Book Bloggers have been posting their mid-year reports: Best Reads to Date, progress with club challenges, personal targets, Goodreads 2019 goals, and the like. Way to go, bookworms! Currently I’m not in the mood for competitive statistics, so no report from me.
However, I have managed to progress through some of my languishing TBR pile. This month I tackled The Siege of Krishnapur. The small print had kept me at bay for some years, but last week, in a now or never mood, I read a few pages, and realised what a great read lay ahead of me. It won the 1973 Booker Prize. Reading the novel made me realise how Booker tastes and judges have changed over the following forty years. Farrells’s book offers a straightforward story, based on historical diaries, letters and records of the Indian Mutiny, but from a satirical and wry perspective of the British in Colonial mode. I read the book slowly, with much enjoyment and realised how grateful I am to live in an age not so hidebound by social convention, as portrayed in the novel.
Most unusually for me, I re-read a short French novel. Usually I am blundering around in the vast lands of the Back Lists and trying to get into the new territory of current hits, so I can’t indulge in re-reads, but The Reader on the 6.27 was irresistible.
FICTION
The Reader on the 6.27 – Jean-Paul Didierlaurent . A re-read; just as quirky and charming the second time around. If you enjoy French novels – read this.
The Siege of Krishnapur – J G Farrell.
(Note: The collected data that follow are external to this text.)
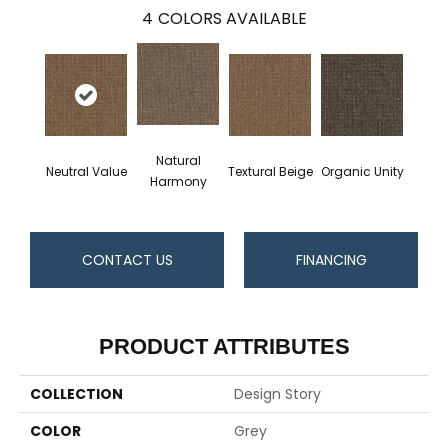
4
COLORS AVAILABLE
Natural
Neutral Value
Textural Beige
Organic Unity
Harmony
CONTACT US
FINANCING
PRODUCT ATTRIBUTES
COLLECTION
Design Story
COLOR
Grey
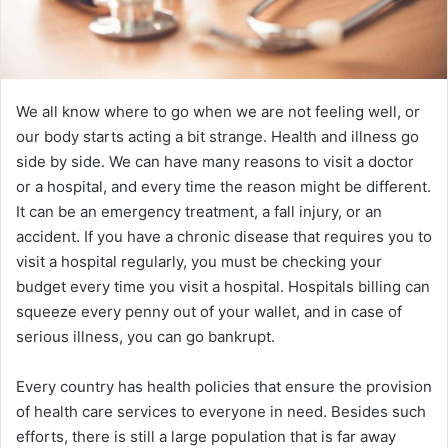
We all know where to go when we are not feeling well, or
our body starts acting a bit strange. Health and illness go
side by side. We can have many reasons to visit a doctor
or a hospital, and every time the reason might be different.
It can be an emergency treatment, a fall injury, or an
accident. If you have a chronic disease that requires you to
visit a hospital regularly, you must be checking your
budget every time you visit a hospital. Hospitals billing can
squeeze every penny out of your wallet, and in case of
serious illness, you can go bankrupt.
Every country has health policies that ensure the provision
of health care services to everyone in need. Besides such
efforts, there is still a large population that is far away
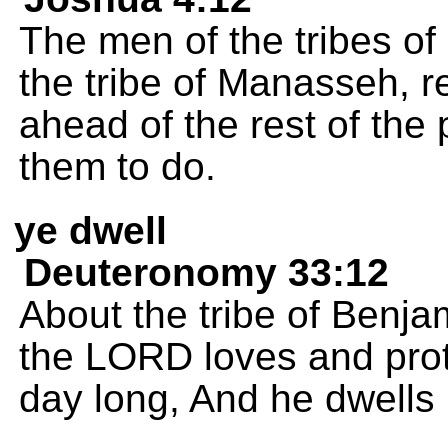
The men of the tribes o
the tribe of Manasseh, r
ahead of the rest of the
them to do.
ye dwell
Deuteronomy 33:12
About the tribe of Benjam
the LORD loves and prot
day long, And he dwells i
The British Raj in all their ignorance and arrogance. Authentic sense of time, place and people. Recommended.
NON-FICTION
Self-Helpless – Rebecca Davis . An exploration of Cape Town’s Self Help & Wellness world. A real eye opener. Recommended.
The Forger’s Tale – Shaun Greenhalgh. Reviewed on this blog.https://wordpress.com/post/thebooksmithblog.wordpress.com/754
Frankly, my Dear – Shelley Klein. Wit, vitriol and barbed comments from Hollywood. Stars, screen writers, gossip columnists, the famous and the infamous – they’re all here; a wonderful book to dip into for a quick five or ten minute read. Each read ending in a laugh.